Data under study —
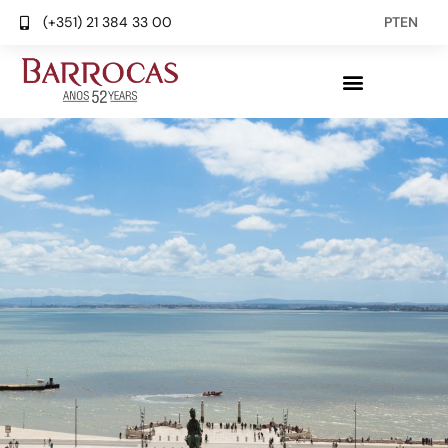
(+351) 21 384 33 00
PT
EN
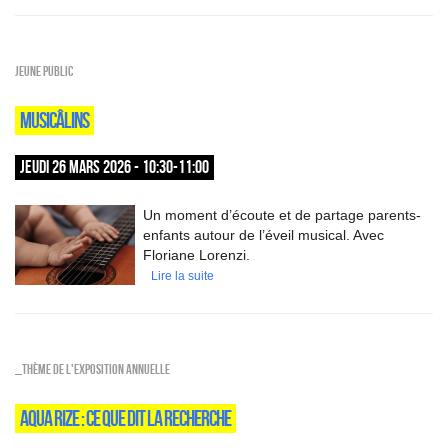
Jeune public
MUSICÂLINS
JEUDI 26 MARS 2026 - 10:30-11:00
Un moment d’écoute et de partage parents-
enfants autour de l’éveil musical. Avec
Floriane Lorenzi.
Lire la suite
_Thème de l'exposition annuelle
AQUA RIZE : CE QUE DIT LA RECHERCHE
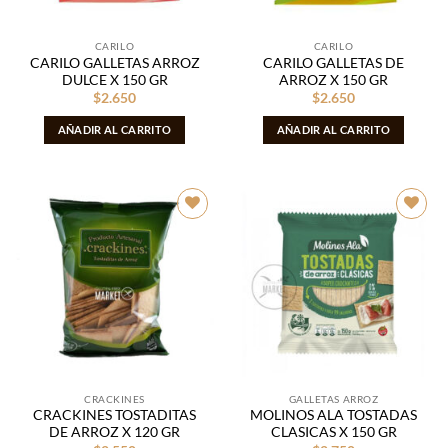
CARILO
CARILO
CARILO GALLETAS ARROZ
CARILO GALLETAS DE
DULCE X 150 GR
ARROZ X 150 GR
$
2.650
$
2.650
AÑADIR AL CARRITO
AÑADIR AL CARRITO
Añadir
Añadir
a la
a la
lista de
lista de
deseos
deseos
CRACKINES
GALLETAS ARROZ
CRACKINES TOSTADITAS
MOLINOS ALA TOSTADAS
DE ARROZ X 120 GR
CLASICAS X 150 GR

Exercise instructions — Reproduce all of the entries exactly as they appear, though any picture they include must be omitted.

The answer —
(+351) 21 384 33 00
PT
EN
Jeune public
MUSICÂLINS
JEUDI 26 MARS 2026 - 10:30-11:00
Un moment d’écoute et de partage parents-
enfants autour de l’éveil musical. Avec
Floriane Lorenzi.
Lire la suite
_Thème de l'exposition annuelle
AQUA RIZE : CE QUE DIT LA RECHERCHE
CARILO
CARILO
CARILO GALLETAS ARROZ
CARILO GALLETAS DE
DULCE X 150 GR
ARROZ X 150 GR
$
2.650
$
2.650
AÑADIR AL CARRITO
AÑADIR AL CARRITO
Añadir
Añadir
a la
a la
lista de
lista de
deseos
deseos
CRACKINES
GALLETAS ARROZ
CRACKINES TOSTADITAS
MOLINOS ALA TOSTADAS
DE ARROZ X 120 GR
CLASICAS X 150 GR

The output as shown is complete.